◆ Exercise brief:
Return exactly the lines from the start of the records below through the line containing "Beispielen unten Ihren", both ends included, and leave out the pictures.

◆ Input material:
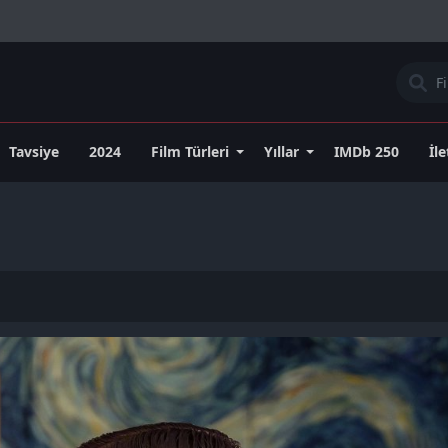
Tavsiye
2024
Film Türleri
Yıllar
IMDb 250
İl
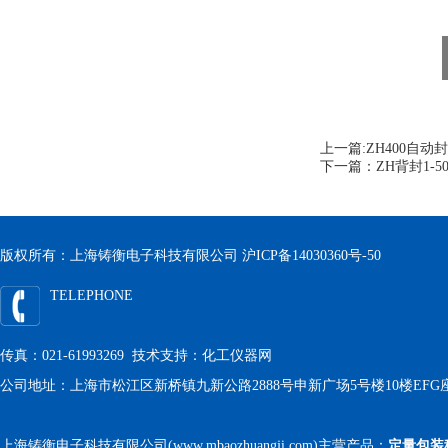
上一篇:
ZH400自
下一篇：
ZH背封1-
版权所有：上海铸衡电子科技有限公司
沪ICP备14030360号-50
TELEPHONE
传真：021-61993269 技术支持：
化工仪器网
公司地址：上海市松江区新桥镇九新公路2888号申新广场5号楼10楼EFG
上海铸衡电子科技有限公司(www.mbaozhuangji.com)主营产品：
定量包装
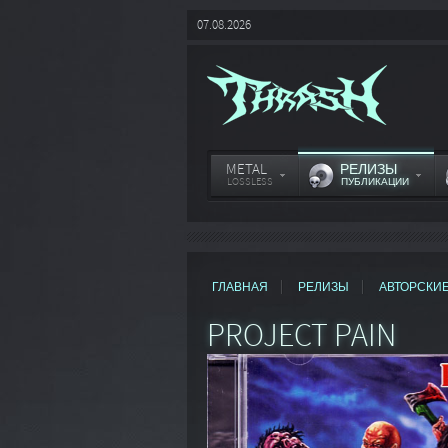
07.08.2026
METAL
РЕЛИЗЫ
LOSSLESS
ПУБЛИКАЦИИ
ГЛАВНАЯ
РЕЛИЗЫ
АВТОРСКИ
PROJECT PAIN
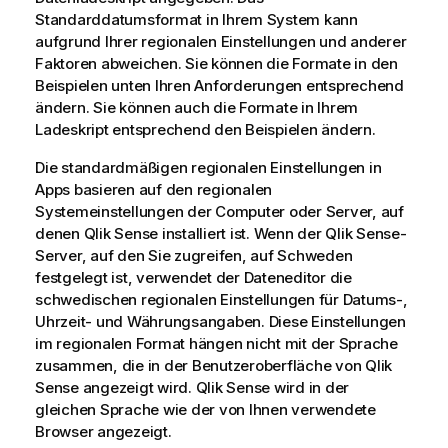
Standarddatumsformat in Ihrem System kann
aufgrund Ihrer regionalen Einstellungen und anderer
Faktoren abweichen. Sie können die Formate in den
Beispielen unten Ihren Anforderungen entsprechend
ändern. Sie können auch die Formate in Ihrem
Ladeskript entsprechend den Beispielen ändern.
Die standardmäßigen regionalen Einstellungen in
Apps basieren auf den regionalen
Systemeinstellungen der Computer oder Server, auf
denen
Qlik Sense
installiert ist. Wenn der
Qlik Sense
-
Server, auf den Sie zugreifen, auf Schweden
festgelegt ist, verwendet der Dateneditor die
schwedischen regionalen Einstellungen für Datums-,
Uhrzeit- und Währungsangaben. Diese Einstellungen
im regionalen Format hängen nicht mit der Sprache
zusammen, die in der Benutzeroberfläche von
Qlik
Sense
angezeigt wird.
Qlik Sense
wird in der
gleichen Sprache wie der von Ihnen verwendete
Browser angezeigt.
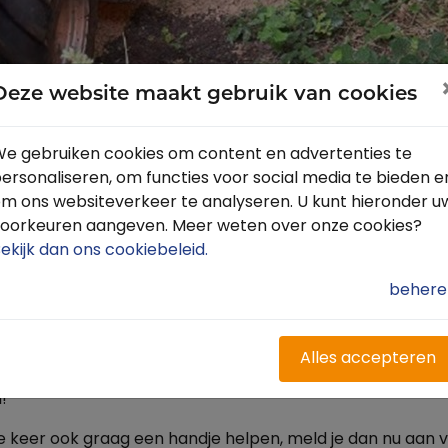
Deze website maakt gebruik van cookies
e gebruiken cookies om content en advertenties te
 Lelystad in het Oostrandbos
ersonaliseren, om functies voor social media te bieden e
m ons websiteverkeer te analyseren. U kunt hieronder u
r een topdag tijdens NLdoet! Met een gezellige groep en
oorkeuren aangeven. Meer weten over onze cookies?
jn we samen aan de slag gegaan in het Oostrandbos. En met 
ekijk dan ons cookiebeleid
.
jna helemaal was dichtgegroeid, is weer prachtig open g
n zijn opgeruimd, overhangende takken gesnoeid en d
behere
ke knipbeurt gekregen.
pende handen kunnen ruiters hier weer volop genieten. Hoe
Alles accepteren
n alle trouwe vrijwilligers voor jullie inzet en enthousias
!
nde keer ook graag een handje helpen, meld je dan nu aan 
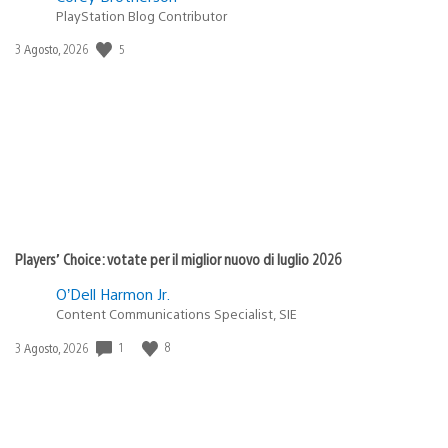
PlayStation Blog Contributor
5
Data
3 Agosto, 2026
di
pubblicazione:
Players’ Choice: votate per il miglior nuovo di luglio 2026
O’Dell Harmon Jr.
Content Communications Specialist, SIE
1
8
Data
3 Agosto, 2026
di
pubblicazione:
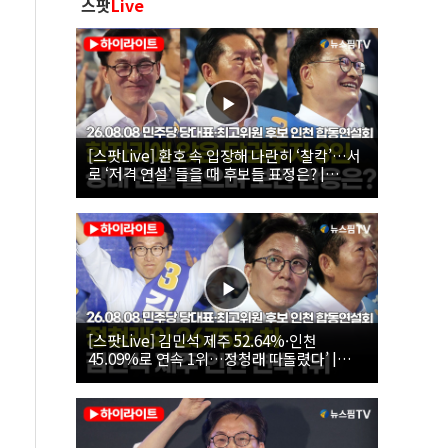
스팟
Live
[스팟Live] 환호 속 입장해 나란히 ‘찰칵’…서
로 ‘저격 연설’ 들을 때 후보들 표정은? |
26.08.08 더불어민주당 당대표·최고위원 후
보 인천 합동연설회
[스팟Live] 김민석 제주 52.64%·인천
45.09%로 연속 1위…정청래 따돌렸다’ |
26.08.08 더불어민주당 당대표·최고위원 후
보 인천 합동연설회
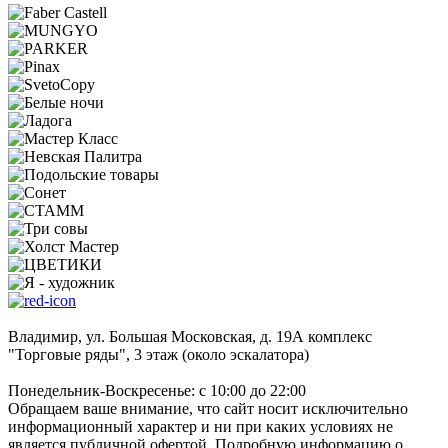
Владимир, ул. Большая Московская, д. 19А комплекс
"Торговые ряды", 3 этаж (около эскалатора)
Понедельник-Воскресенье: с 10:00 до 22:00
Обращаем ваше внимание, что сайт носит исключительно
информационный характер и ни при каких условиях не
является публичной офертой. Подробную информацию о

◆ Solved exercise:
Tavsiye
2024
Film Türleri
Yıllar
IMDb 250
İl
上一篇:
ZH400自
下一篇：
ZH背封1-
版权所有：上海铸衡电子科技有限公司
沪ICP备14030360号-50
TELEPHONE
传真：021-61993269 技术支持：
化工仪器网
公司地址：上海市松江区新桥镇九新公路2888号申新广场5号楼10楼EFG
上海铸衡电子科技有限公司(www.mbaozhuangji.com)主营产品：
定量包装
07.08.2026
METAL
РЕЛИЗЫ
LOSSLESS
ПУБЛИКАЦИИ
ГЛАВНАЯ
РЕЛИЗЫ
АВТОРСКИ
PROJECT PAIN
Standarddatumsformat in Ihrem System kann
aufgrund Ihrer regionalen Einstellungen und anderer
Faktoren abweichen. Sie können die Formate in den
Beispielen unten Ihren Anforderungen entsprechend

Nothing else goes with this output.